European Commission President Ursula von der Leyen outlined the centrality of the European sovereign fund to a common European response to the Deflation Act just the other day.

“The logic behind this is simple: a common European industrial policy requires common European funding,” she said on Sunday.

Relaxation of state aid rules

Along with the sovereign fund, which should provide the firepower to counter the US initiative, von der Leyen also called for a relaxation of EU state aid rules. This effort also received the support of the German finance minister.

“More flexibility in financial aid for subsidies is welcome, more flexibility and more speed anyway,” Lindner said.

However, easing state aid rules could be a double-edged sword. Restrictive rules ensure that no country gets an unfair economic advantage in the single market by subsidizing its industry.
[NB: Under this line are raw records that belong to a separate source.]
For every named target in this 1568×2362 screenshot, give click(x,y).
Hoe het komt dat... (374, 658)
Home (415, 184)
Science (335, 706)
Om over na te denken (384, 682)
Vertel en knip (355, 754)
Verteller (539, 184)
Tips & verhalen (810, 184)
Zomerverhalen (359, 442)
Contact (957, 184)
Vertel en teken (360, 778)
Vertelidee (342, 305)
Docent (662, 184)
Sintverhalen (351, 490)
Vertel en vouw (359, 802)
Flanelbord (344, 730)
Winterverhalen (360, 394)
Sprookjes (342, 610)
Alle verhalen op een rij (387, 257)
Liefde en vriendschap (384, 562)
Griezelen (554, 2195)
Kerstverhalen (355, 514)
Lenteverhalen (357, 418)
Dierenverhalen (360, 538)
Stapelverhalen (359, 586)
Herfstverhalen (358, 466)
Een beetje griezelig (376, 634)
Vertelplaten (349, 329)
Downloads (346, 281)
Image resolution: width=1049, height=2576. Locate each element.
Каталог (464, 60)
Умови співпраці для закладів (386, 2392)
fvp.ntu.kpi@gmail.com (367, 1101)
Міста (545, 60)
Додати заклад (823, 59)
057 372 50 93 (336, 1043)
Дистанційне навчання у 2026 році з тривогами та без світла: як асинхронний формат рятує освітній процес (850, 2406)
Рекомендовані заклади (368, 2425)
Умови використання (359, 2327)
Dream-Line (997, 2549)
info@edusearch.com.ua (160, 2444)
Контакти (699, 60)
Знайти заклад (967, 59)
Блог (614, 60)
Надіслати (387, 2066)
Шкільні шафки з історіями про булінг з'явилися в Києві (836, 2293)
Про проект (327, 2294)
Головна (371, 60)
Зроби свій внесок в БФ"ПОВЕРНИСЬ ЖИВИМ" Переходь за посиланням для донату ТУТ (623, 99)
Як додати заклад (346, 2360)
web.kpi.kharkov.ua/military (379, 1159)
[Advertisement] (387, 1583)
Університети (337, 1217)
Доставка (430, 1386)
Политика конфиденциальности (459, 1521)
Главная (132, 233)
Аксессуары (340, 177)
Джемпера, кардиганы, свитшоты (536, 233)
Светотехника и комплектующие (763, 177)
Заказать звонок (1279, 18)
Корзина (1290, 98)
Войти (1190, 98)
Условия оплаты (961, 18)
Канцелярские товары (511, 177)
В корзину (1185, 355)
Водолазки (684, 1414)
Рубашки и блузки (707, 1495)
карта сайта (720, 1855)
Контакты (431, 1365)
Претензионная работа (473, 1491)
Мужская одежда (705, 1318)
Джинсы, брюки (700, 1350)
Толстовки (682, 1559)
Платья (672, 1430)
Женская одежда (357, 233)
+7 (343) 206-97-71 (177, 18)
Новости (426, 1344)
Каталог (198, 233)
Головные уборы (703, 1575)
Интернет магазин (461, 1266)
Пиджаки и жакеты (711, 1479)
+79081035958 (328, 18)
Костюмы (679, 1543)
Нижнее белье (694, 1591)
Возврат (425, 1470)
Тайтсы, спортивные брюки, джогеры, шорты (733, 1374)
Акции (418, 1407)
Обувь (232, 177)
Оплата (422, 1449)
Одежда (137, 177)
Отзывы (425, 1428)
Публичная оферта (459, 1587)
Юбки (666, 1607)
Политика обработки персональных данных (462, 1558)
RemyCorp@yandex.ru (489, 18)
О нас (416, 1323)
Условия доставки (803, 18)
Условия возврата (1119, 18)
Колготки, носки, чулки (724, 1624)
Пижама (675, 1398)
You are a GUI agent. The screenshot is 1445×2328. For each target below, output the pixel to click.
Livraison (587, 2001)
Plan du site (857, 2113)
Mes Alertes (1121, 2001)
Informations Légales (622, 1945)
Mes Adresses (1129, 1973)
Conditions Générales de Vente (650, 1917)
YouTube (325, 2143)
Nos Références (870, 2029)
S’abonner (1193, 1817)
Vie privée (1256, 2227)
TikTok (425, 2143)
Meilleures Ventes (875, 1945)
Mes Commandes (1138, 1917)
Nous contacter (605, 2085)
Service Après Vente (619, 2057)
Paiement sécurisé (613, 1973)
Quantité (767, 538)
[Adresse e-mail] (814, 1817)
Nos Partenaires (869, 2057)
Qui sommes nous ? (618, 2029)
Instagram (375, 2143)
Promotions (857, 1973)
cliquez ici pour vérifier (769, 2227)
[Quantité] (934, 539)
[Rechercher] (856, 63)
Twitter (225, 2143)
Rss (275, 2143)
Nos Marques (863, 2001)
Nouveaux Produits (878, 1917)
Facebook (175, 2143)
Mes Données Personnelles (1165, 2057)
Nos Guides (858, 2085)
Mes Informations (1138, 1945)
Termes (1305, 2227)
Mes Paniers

An overhaul of EU rules on subsidies could therefore distort the single market, as countries with greater fiscal strength and lower debt ratios can outperform their European peers by spending more money.

For von der Leyen, the sovereign fund is one of the key instruments to prevent this distortion of the single market. While member states should have the “flexibility to invest their budget in strategic areas”, he stressed that “this approach cannot stand alone”.

To avoid favoring “states with deep pockets”, von der Leyen thus called for a “common European response”. However, with the EU budget already stretched, a European response that could match the US deflationary act would only be possible through joint borrowing or increased spending at the national level.

Limiting government spending

However, the firepower of many EU member states is also limited by EU rules on debt, limiting government spending.

While Germany has significant fiscal leeway due to its relatively low debt ratio, other countries are less fortunate, with France, Spain and Italy all having debt ratios above 110% – a far cry from the 60% outlined in the pact stability and development of the EU.

While the European Commission has presented its plans to reform debt and spending rules to allow for more flexibility, the current proposal does not go far enough for Germany to ensure fiscal prudence among member states.

“The European Commission’s ideas for the Stability and Growth Pact are not the end of the debate, but at best the beginning,” said Lindner.

One of the cornerstones of the revision of debt and spending rules is the introduction of individual plans tailored to each Member State instead of a more general set of rules that will apply to all Member States.

However, the push is strongly opposed by Germany’s finance minister, who once called himself a “friendly hawk”.

A European stability and growth policy must be based on “common rules that are identical for everyone,” Lindner stressed. “A bilateral settlement of the issues concerning the stability of our fiscal order […] it would not be a reform that would make Europe as a whole stronger and more competitive,” Lindner added.